Problem description: Search the data for the string "after" and copy each line in which it appears.

:: Exercise inputs

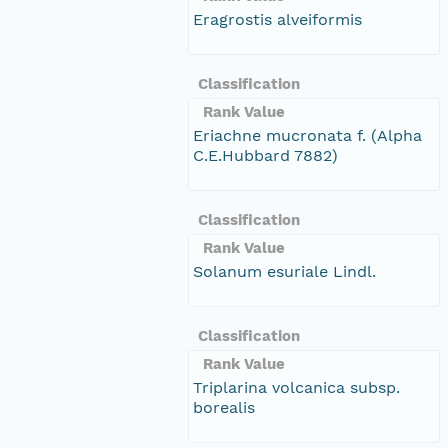
Eragrostis alveiformis
Classification
Rank Value
Eriachne mucronata f. (Alpha
C.E.Hubbard 7882)
Classification
Rank Value
Solanum esuriale Lindl.
Classification
Rank Value
Triplarina volcanica subsp.
borealis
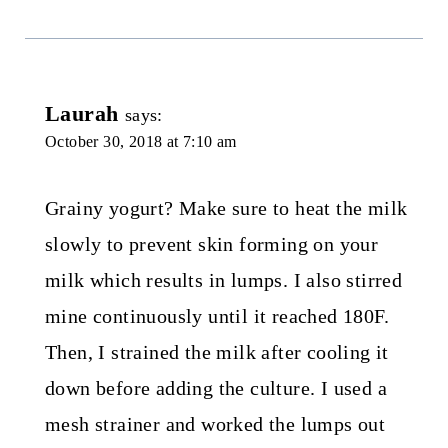
Laurah
says:
October 30, 2018 at 7:10 am
Grainy yogurt? Make sure to heat the milk
slowly to prevent skin forming on your
milk which results in lumps. I also stirred
mine continuously until it reached 180F.
Then, I strained the milk after cooling it
down before adding the culture. I used a
mesh strainer and worked the lumps out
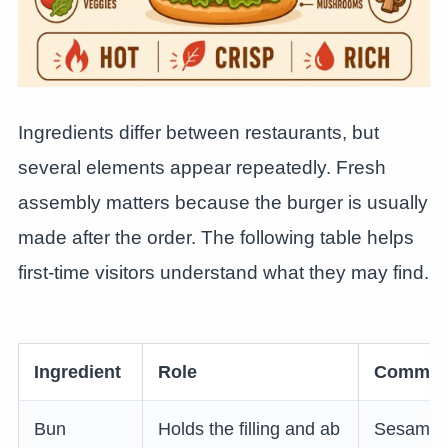
Ingredients differ between restaurants, but
several elements appear repeatedly. Fresh
assembly matters because the burger is usually
made after the order. The following table helps
first-time visitors understand what they may find.
Ingredient
Role
Common 
Bun
Holds the filling and ab
Sesame b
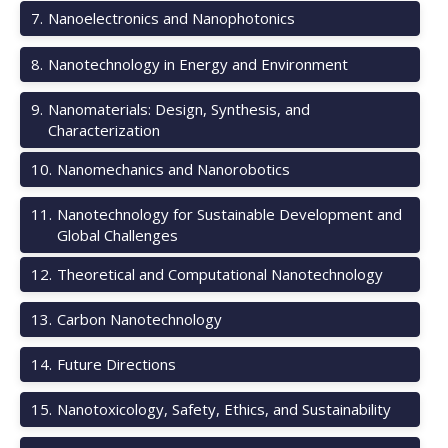
7
.
Nanoelectronics and Nanophotonics
8
.
Nanotechnology in Energy and Environment
9
.
Nanomaterials: Design, Synthesis, and
Characterization
10
.
Nanomechanics and Nanorobotics
11
.
Nanotechnology for Sustainable Development and
Global Challenges
12
.
Theoretical and Computational Nanotechnology
13
.
Carbon Nanotechnology
14
.
Future Directions
15
.
Nanotoxicology, Safety, Ethics, and Sustainability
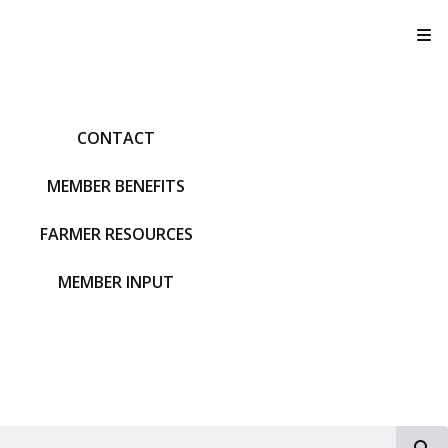
T
CONTACT
MEMBER BENEFITS
FARMER RESOURCES
MEMBER INPUT
S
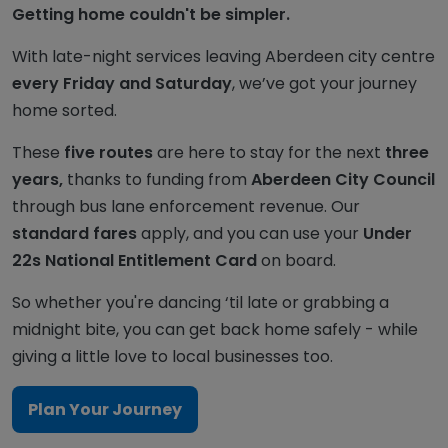
Getting home couldn't be simpler.
With late-night services leaving Aberdeen city centre
every Friday and Saturday
, we’ve got your journey
home sorted.
These
five routes
are here to stay for the next
three
years,
thanks to funding from
Aberdeen City Council
through bus lane enforcement revenue. Our
standard fares
apply, and you can use your
Under
22s National Entitlement Card
on board.
So whether you're dancing ‘til late or grabbing a
midnight bite, you can get back home safely - while
giving a little love to local businesses too.
Plan Your Journey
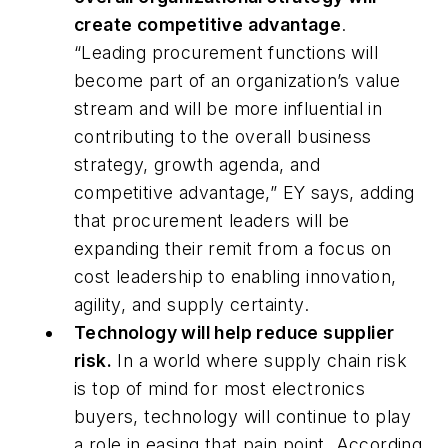
create competitive advantage
.
“
Leading procurement functions will
become part of an organization’s value
stream and will be more influential in
contributing to the overall business
strategy, growth agenda, and
competitive advantage,” EY says, adding
that procurement leaders will be
expanding their remit from a focus on
cost leadership to enabling innovation,
agility, and supply certainty.
Technology will help reduce supplier
risk.
In a world where supply chain risk
is top of mind for most electronics
buyers, technology will continue to play
a role in easing that pain point. According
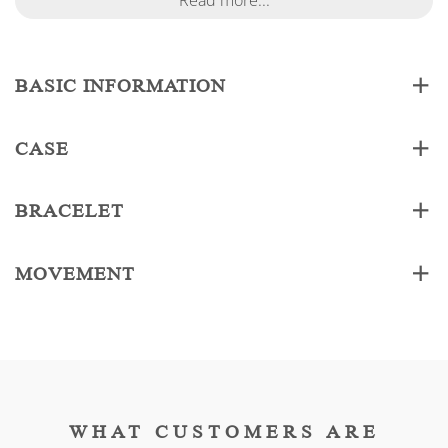
Read more...
BASIC INFORMATION
CASE
BRACELET
MOVEMENT
WHAT CUSTOMERS ARE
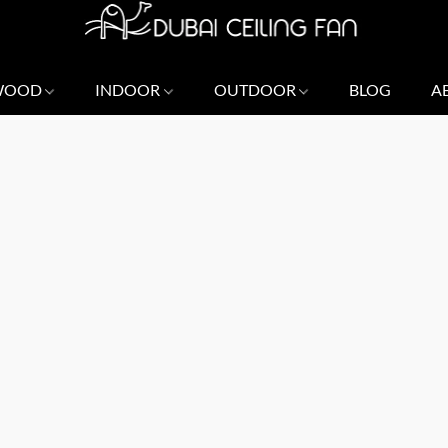
 WOOD
INDOOR
OUTDOOR
BLOG
A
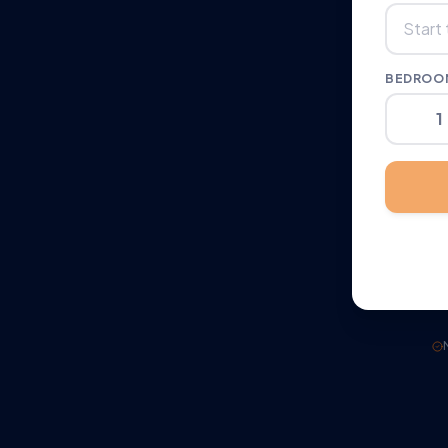
BEDROOM
1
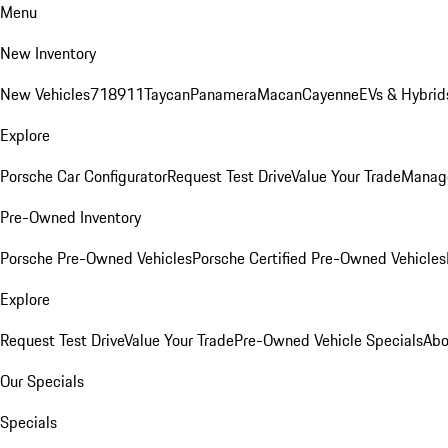
Menu
New Inventory
New Vehicles
718
911
Taycan
Panamera
Macan
Cayenne
EVs & Hybrid
Explore
Porsche Car Configurator
Request Test Drive
Value Your Trade
Manage
Pre-Owned Inventory
Porsche Pre-Owned Vehicles
Porsche Certified Pre-Owned Vehicles
Explore
Request Test Drive
Value Your Trade
Pre-Owned Vehicle Specials
Abo
Our Specials
Specials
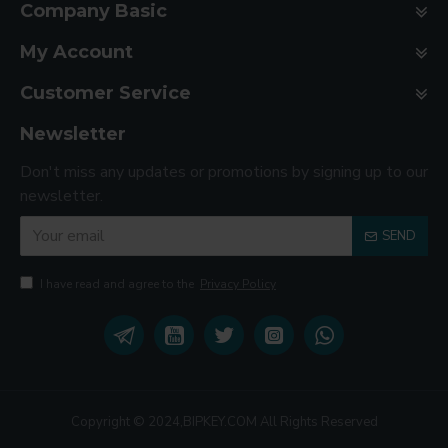
Company Basic
My Account
Customer Service
Newsletter
Don't miss any updates or promotions by signing up to our
newsletter.
SEND
I have read and agree to the
Privacy Policy
Copyright © 2024,BIPKEY.COM All Rights Reserved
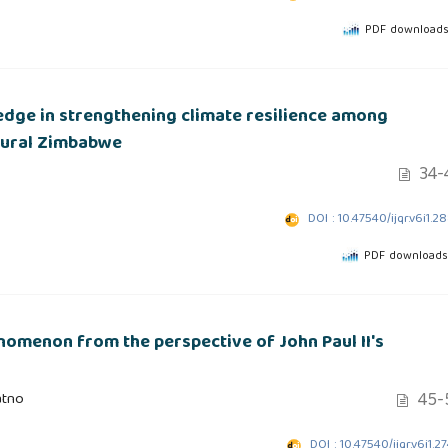
PDF downloads
edge in strengthening climate resilience among
 rural Zimbabwe
34-
DOI : 10.47540/ijqr.v6i1.2
PDF downloads:
enomenon from the perspective of John Paul II's
45-
atno
DOI : 10.47540/ijqr.v6i1.2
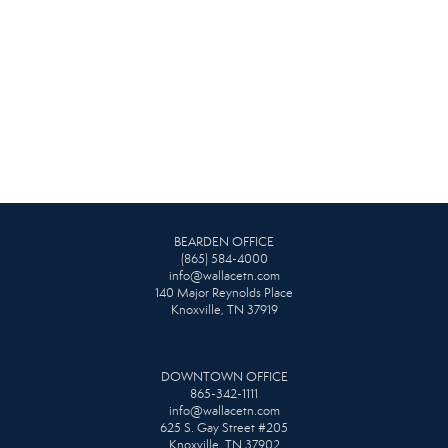
BEARDEN OFFICE
(865) 584-4000
info@wallacetn.com
140 Major Reynolds Place
Knoxville, TN 37919
DOWNTOWN OFFICE
865-342-1111
info@wallacetn.com
625 S. Gay Street #205
Knoxville, TN 37902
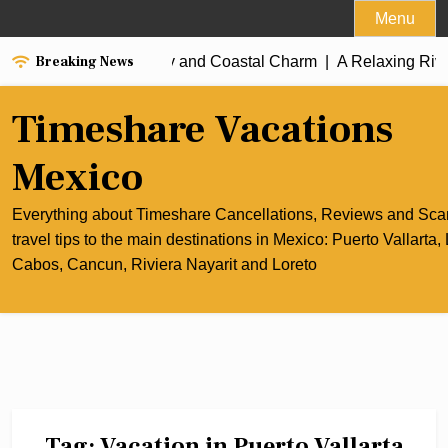
Skip
Menu
to
Breaking News
 of Cancun’s Culinary and Coastal Charm |
content
A Relaxing Riviera
Timeshare Vacations
Mexico
Everything about Timeshare Cancellations, Reviews and Sc
travel tips to the main destinations in Mexico: Puerto Vallarta,
Cabos, Cancun, Riviera Nayarit and Loreto
Tag:
Vacation in Puerto Vallarta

::::

Answer section:
Then, I strained the milk after cooling it
made after the order. The following table helps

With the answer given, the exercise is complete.